— Хватит! — в бешенстве обернулся к нему Дикий. — Я не желаю ехать в столицу! Не желаю смотреть на нашего короля, чтобы его тролли задрали! Не желаю нюхать дворцовую вонь!

— Сколько эмоций, — фыркнул Красный. — Уймись. Давай-ка послушаем, что принес наш младший братишка.

— Миледи запретила нам покидать замок до отъезда в Тамврот, — сухо сообщил Младший.

Глаза Дикого вспыхнули бешенством. Он заревел и со всей силы пнул скамью, которая отлетела и с грохотом врезалась в стену. Со стола слетела тарелка с обглоданными костями. Они раскатились по полу, и одну тут же стянул оживившийся волкодав.

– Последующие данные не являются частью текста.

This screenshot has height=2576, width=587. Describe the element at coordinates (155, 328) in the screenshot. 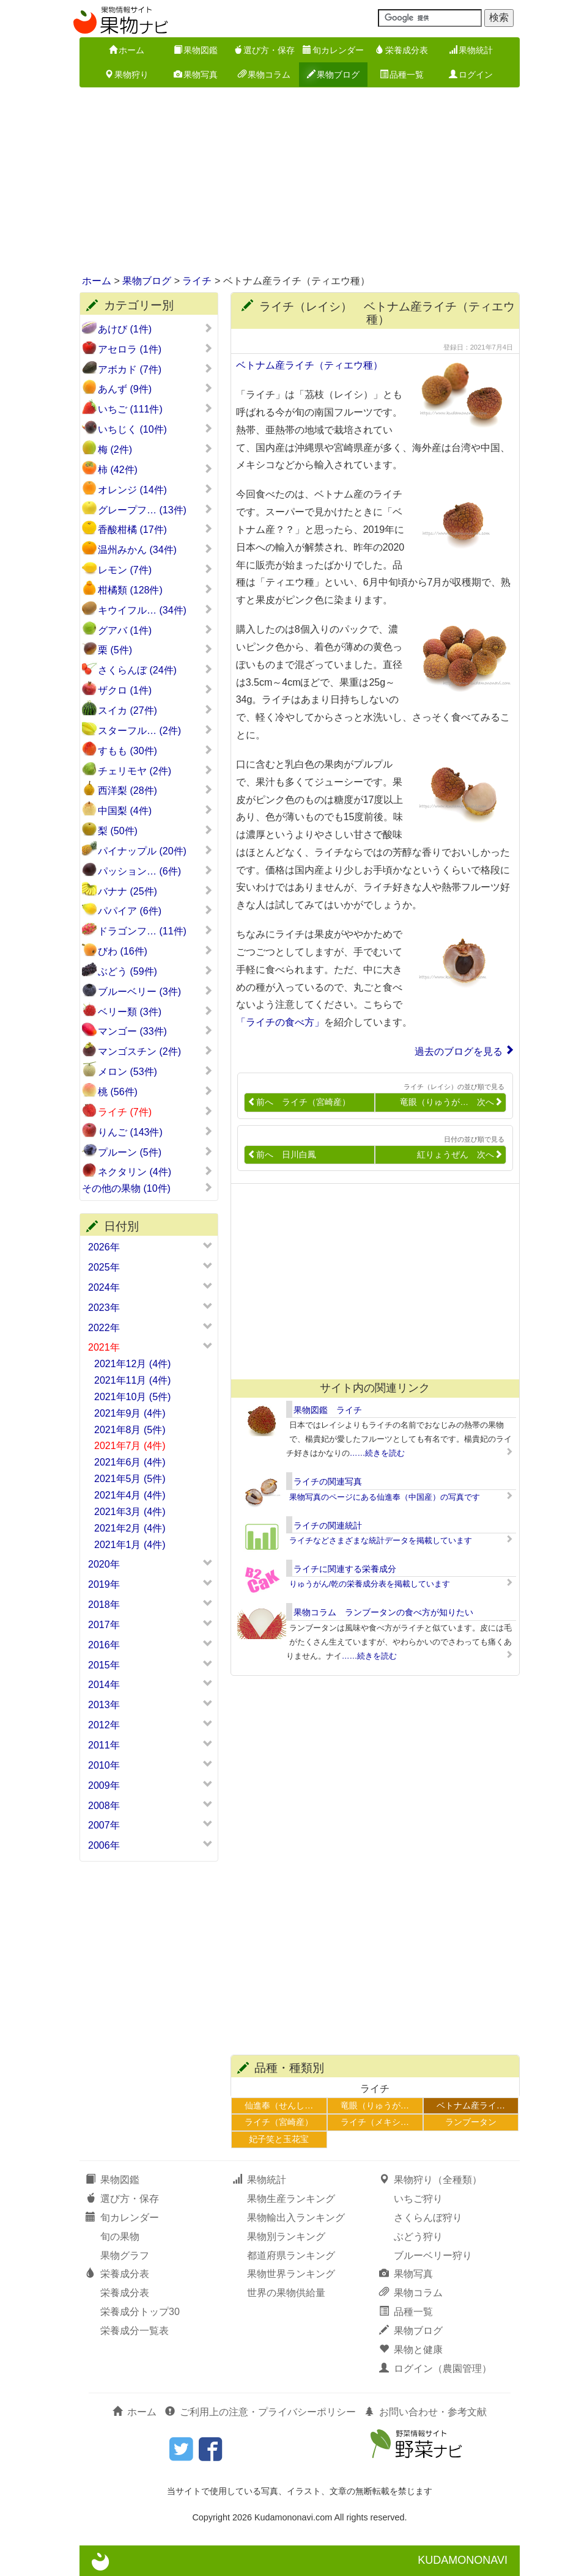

— Ты слышал?! — в ярости обернулся Дикий к брату. — Эта ведьма боится, что мы сбежим!

— Ну, насчет тебя у нее есть основания для опасений, — склонил голову к плечу Красный. — А вот почему она запретила развлекаться нашему младшему братику… Своему милому любимчику…

— Рад был видеть, — сказал Младший и вышел, едва сдерживаясь, чтобы не грохнуть дверью.

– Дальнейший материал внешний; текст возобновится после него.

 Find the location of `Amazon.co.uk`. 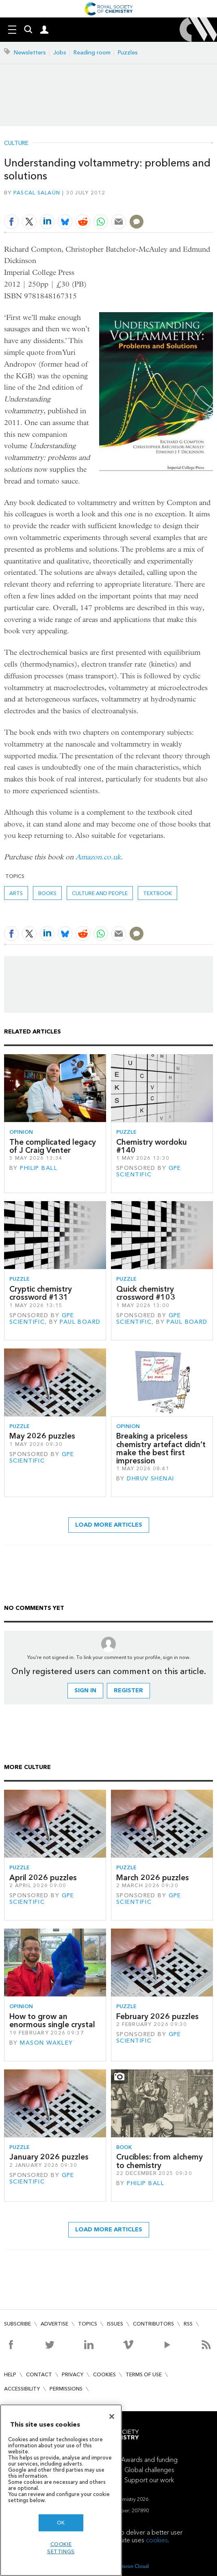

Он имел шестерых братьев и мать, но всегда чувствовал себя круглым сиротой. Да, мать не выказывала к нему такой явной неприязни, как к другим сыновьям, но все равно держалась холодно и отчужденно.

Седьмому брату, как младшему, доставалось меньше почета и уважения от слуг и соседей, от вассалов и крестьян. Младший Ворон рос одиноким, замкнутым и скрытным. Он любил пропадать в горах на охоте или просто изучать труднодоступные ущелья и высокие кручи.

Младший знал горы вокруг замка как свои пять пальцев на много миль окрест: все потайные тропинки, плоскогорья, перевалы и пропасти. Иногда младший сын лорда Ворона сам себе казался парящей над скалами птицей — той, чьи черные глаза зорко караулят малейшее движение внизу. Так черный крылатый силуэт почти неподвижно висит в лазури небес настолько долго, что кажется такой же неотъемлемой частью пейзажа, как солнце и снежные вершины. А потом вдруг камнем ныряет вниз.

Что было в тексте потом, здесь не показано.